> The task:
Word for word, copy the records and drop the pictures.
=== Record set ===
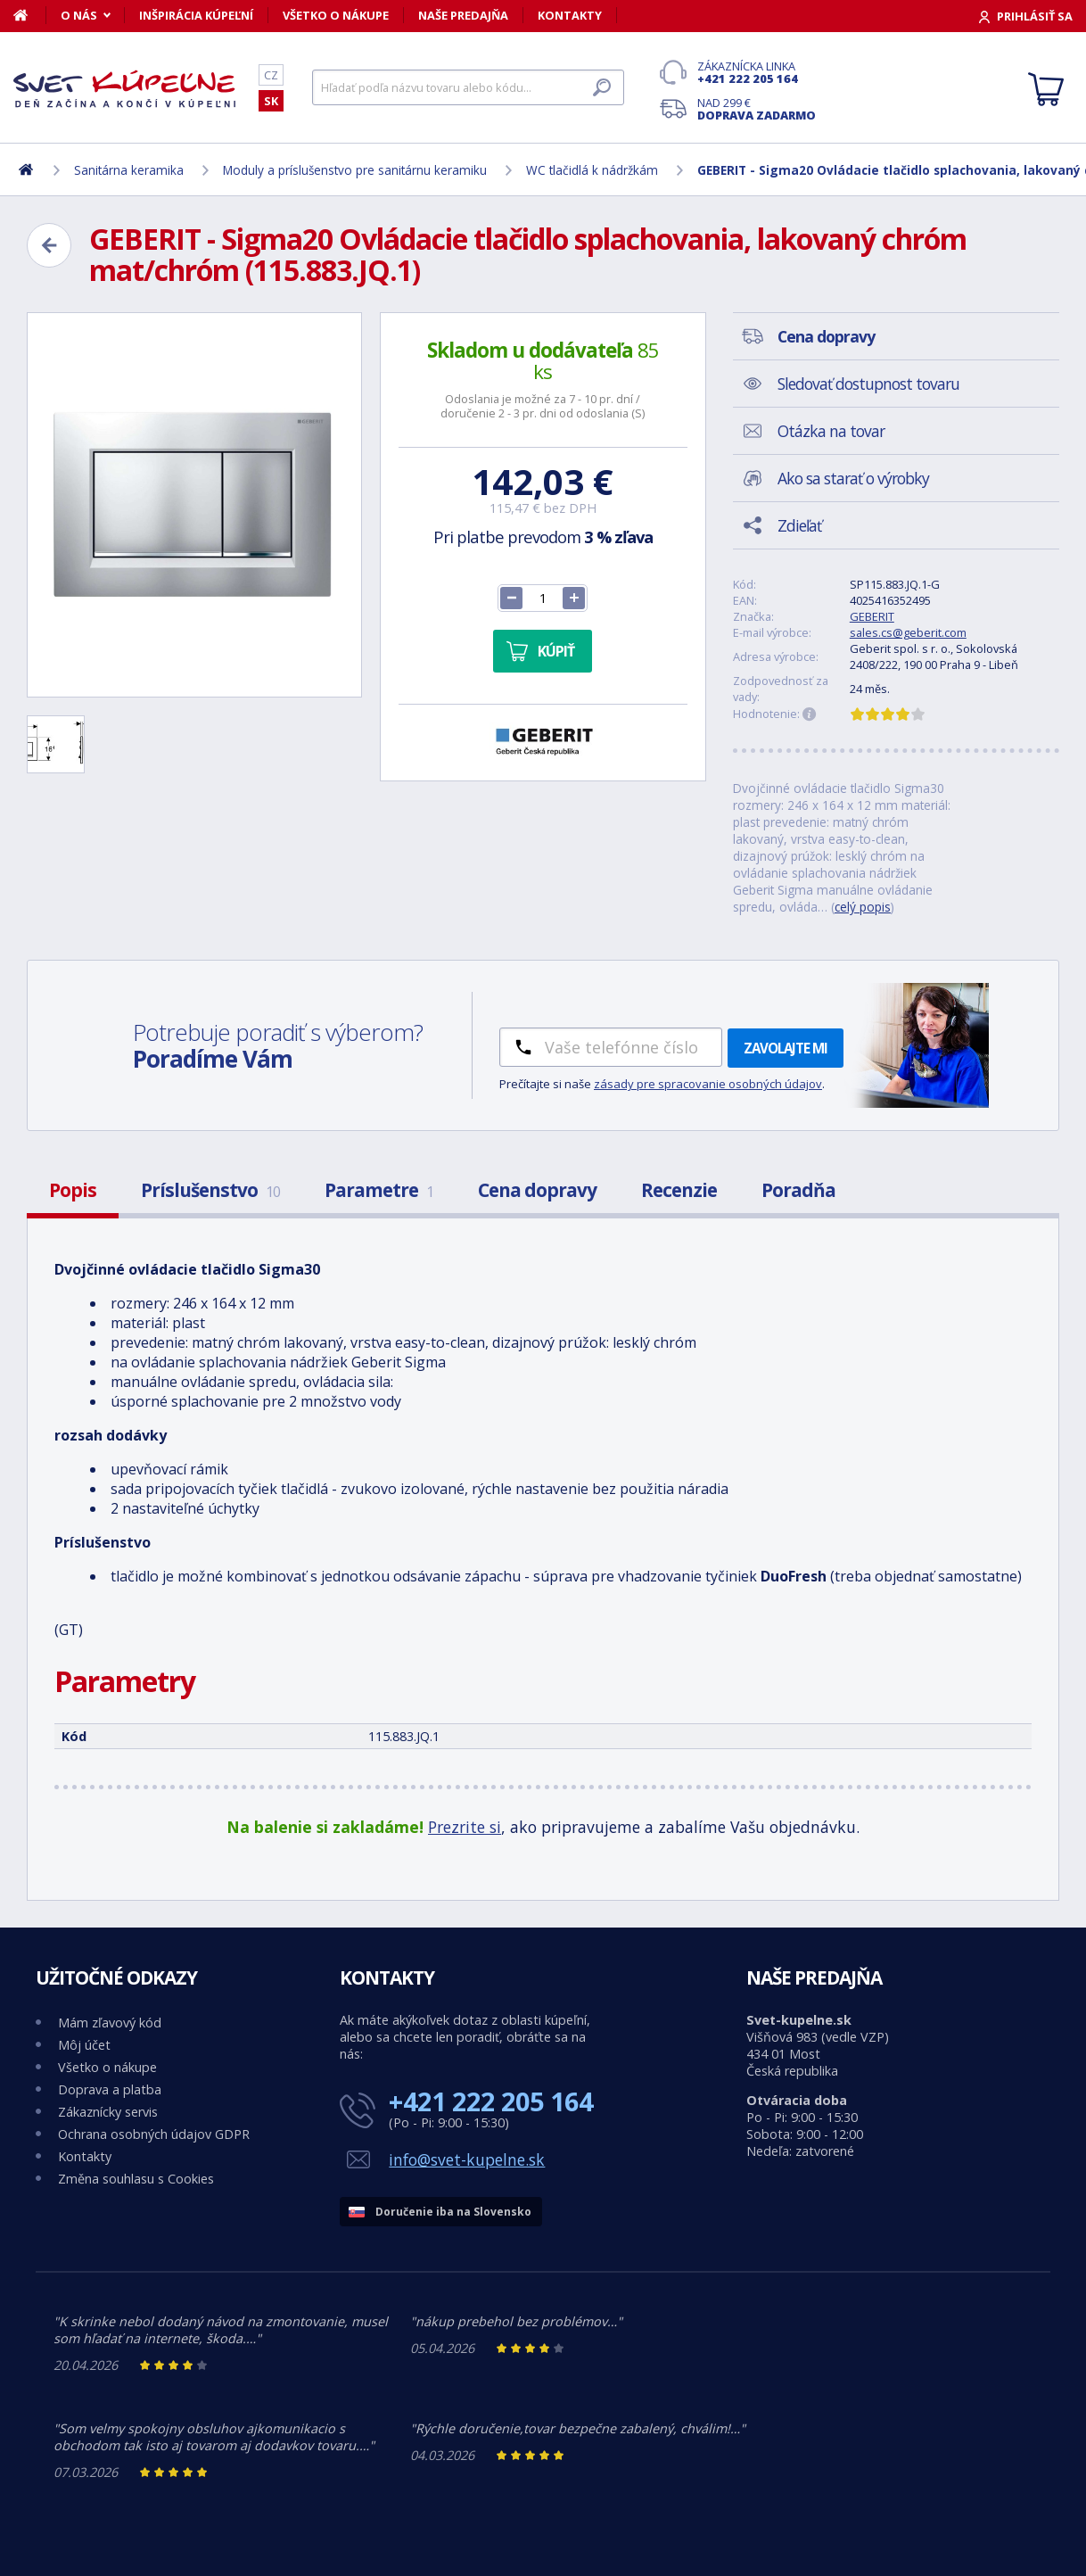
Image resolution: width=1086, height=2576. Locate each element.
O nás (79, 15)
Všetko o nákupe (336, 15)
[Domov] (29, 15)
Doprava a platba (109, 2089)
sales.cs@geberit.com (908, 632)
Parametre (379, 1189)
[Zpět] (49, 245)
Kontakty (570, 15)
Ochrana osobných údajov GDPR (154, 2134)
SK (271, 101)
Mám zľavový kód (109, 2022)
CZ (271, 75)
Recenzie (679, 1189)
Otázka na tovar (830, 431)
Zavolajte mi (785, 1048)
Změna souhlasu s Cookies (136, 2178)
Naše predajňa (463, 15)
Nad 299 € (756, 109)
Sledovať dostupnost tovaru (868, 383)
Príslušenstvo (210, 1189)
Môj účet (84, 2044)
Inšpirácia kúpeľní (196, 15)
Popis (72, 1189)
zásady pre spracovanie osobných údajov (708, 1084)
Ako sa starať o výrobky (853, 478)
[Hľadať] (468, 87)
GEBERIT (872, 616)
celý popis (863, 906)
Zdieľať (799, 525)
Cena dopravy (537, 1189)
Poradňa (798, 1189)
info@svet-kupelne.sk (467, 2159)
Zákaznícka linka (756, 72)
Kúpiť (556, 651)
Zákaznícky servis (108, 2111)
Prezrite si (464, 1826)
===
> Task response:
Image resolution: width=1086, height=2576. Locate each element.
O nás (79, 15)
Všetko o nákupe (336, 15)
[Domov] (29, 15)
Doprava a platba (109, 2089)
sales.cs@geberit.com (908, 632)
Parametre (379, 1189)
[Zpět] (49, 245)
Kontakty (570, 15)
Ochrana osobných údajov GDPR (154, 2134)
SK (271, 101)
Mám zľavový kód (109, 2022)
CZ (271, 75)
Recenzie (679, 1189)
Otázka na tovar (830, 431)
Zavolajte mi (785, 1048)
Změna souhlasu s Cookies (136, 2178)
Naše predajňa (463, 15)
Nad 299 € (756, 109)
Sledovať dostupnost tovaru (868, 383)
Príslušenstvo (210, 1189)
Môj účet (84, 2044)
Inšpirácia kúpeľní (196, 15)
Popis (72, 1189)
zásady pre spracovanie osobných údajov (708, 1084)
Ako sa starať o výrobky (853, 478)
[Hľadať] (468, 87)
GEBERIT (872, 616)
celý popis (863, 906)
Zdieľať (799, 525)
Cena dopravy (537, 1189)
Poradňa (798, 1189)
info@svet-kupelne.sk (467, 2159)
Zákaznícka linka (756, 72)
Kúpiť (556, 651)
Zákaznícky servis (108, 2111)
Prezrite si (464, 1826)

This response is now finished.